В эту минуту тот, о ком мы говорили, прошел мимо и отдал честь.
— Сержант Тревор! — окликнул его я. Он тотчас же подошел. Правду сказать, я не знал, о чем заговорить с ним, но этот человек интересовал меня с каждым днем все сильнее и сильнее. Наконец я завел разговор о крикете, которым увлекались все солдаты полка.
— Вы, кажется, прекрасно играете в крикет? — сказал я.
— Мне приходилось много играть, сэр, — ответил он, и легкая улыбка пробежала по его лицу.
— Отлично. Нам хочется привлечь всех солдат к игре…
Несколько минут я поговорил с ними о делах эскадрона, все время внимательно изучая бесстрастное лицо Тревора. Кажется, он заметил это: два или три раза усмешка скривила его губы, но глаза оставались серьезными и усталыми. У него были темно-синие глаза, и когда я шел через плац, я все время видел их перед собою, хотя я и не молоденькая девушка, восхищающаяся глазами мужчины. Наш разговор не разъяснил ничего; этот человек оставался для меня загадкой.
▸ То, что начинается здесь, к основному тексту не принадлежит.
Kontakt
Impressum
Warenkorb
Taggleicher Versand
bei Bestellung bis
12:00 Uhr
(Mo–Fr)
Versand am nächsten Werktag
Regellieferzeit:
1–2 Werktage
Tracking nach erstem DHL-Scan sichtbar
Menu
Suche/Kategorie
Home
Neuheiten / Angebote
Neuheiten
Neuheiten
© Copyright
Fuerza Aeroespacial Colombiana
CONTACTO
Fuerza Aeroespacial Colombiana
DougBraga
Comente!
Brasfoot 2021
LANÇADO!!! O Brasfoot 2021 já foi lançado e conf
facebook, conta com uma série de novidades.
Несколько дней спустя я ужинал в офицерской столовой. За нашим столом сидел капитан Блентон, из другого эскадрона, страстный любитель крикета. — Бедняга погиб на войне… — Разговор вертелся вокруг крикета, но я не принимал в нем участия. Я мало понимаю в этой игре и вряд ли суме к отличить, каким концом лопатки надо подбрасывать мяч.
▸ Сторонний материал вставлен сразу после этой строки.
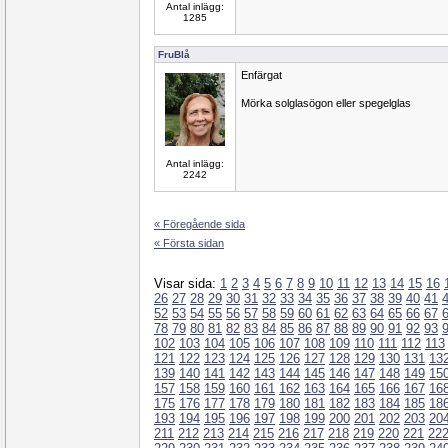
Antal inlägg:
1285
FruBlå
Enfärgat
Mörka solglasögon eller spegelglas
Antal inlägg:
2242
« Föregående sida
« Första sidan
Visar sida:
1
2
3
4
5
6
7
8
9
10
11
12
13
14
15
16
26
27
28
29
30
31
32
33
34
35
36
37
38
39
40
41
52
53
54
55
56
57
58
59
60
61
62
63
64
65
66
67
78
79
80
81
82
83
84
85
86
87
88
89
90
91
92
93
102
103
104
105
106
107
108
109
110
111
112
113
121
122
123
124
125
126
127
128
129
130
131
13
139
140
141
142
143
144
145
146
147
148
149
15
157
158
159
160
161
162
163
164
165
166
167
16
175
176
177
178
179
180
181
182
183
184
185
18
193
194
195
196
197
198
199
200
201
202
203
20
211
212
213
214
215
216
217
218
219
220
221
22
— У «бульдога» завелся игрок, — донесся до меня через стол голос Блентона. Должен вам сказать, что я отзываюсь на это прозвище по некоторым основаниям, о которых нет надобности упоминать здесь. — Я говорю о сержанте Треворе из вашего эскадрона, старина, — повернулся он ко мне. — Я видел его сегодня вечером у сетки.
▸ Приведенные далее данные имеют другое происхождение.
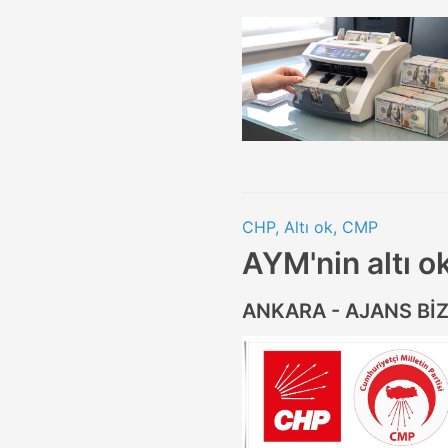
CHP, Altı ok, CMP
AYM'nin altı ok
ANKARA - AJANS Bİ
— Хорошо играет? — спросил я.
— Дорогой мой, лучшего игрока не было в полку уже много лет.
— Кто это? — спросил командир полка, прислушавшись к разговору.
— Сержант Тревор в эскадроне. А, полковник. Я видел, какой играет. Ни один солдат не сравняется с ним.
— Вы говорили с Тревором? — с любопытством спросил я.
— Да. Он показался мне на редкость несообщительным. Я спросил его, где он выучился крикету. Он замялся и отвечал, что часто играл в деревне до поступления в армию. Больше я ничего не мог из него вытянуть; почему он не играл с нами в Джобурге, «бульдог»?
— Очень просто: он поступил в полк всего два-три месяца тому назад.
— Хотел бы я иметь побольше парней из его деревни, — заметил Блентон. — С ними у нас дело пошло бы на лад.
После ужина я поймал Филипа Блентона в передней.
— Ваше мнение о Треворе, Филип? спросил я просто.
Он остановился и задумчиво откусил конец своей сигары.
— Мнение о Треворе, как об игроке в крикет, — сказал он, — или просто, как о человеке?
И то, и другое, ответил я.
— Видите ли, я глубоко убежден, что он выучился играть в первоклассной школе… Что он за человек? Я обменялся с ним всего несколькими фразами, но мне кажется, что его место здесь, в офицерском клубе, а не в солдатских бараках. Вы знаете его историю?
— Нет, ответил я. покачав головой. — Понятия не имею. Но мое впечатление сходно с вашим.
Так прошло несколько месяцев, а я ни на шаг не приблизился к разгадке. Часто приходилось мне говорить с Тревором, и всякий раз я пытался вырвать у него признание, которое осветило бы его прошлое. Но он был осторожен, как лисица, и замкнут, как устрица. Не знаю, зачем я вмешался в это дело; в конце концов, оно меня не касалось, но странный парень сильно заинтересовал меня. Он казался мне джентльменом до мозга костей, и я ничем не мог объяснить его присутствия в казармах.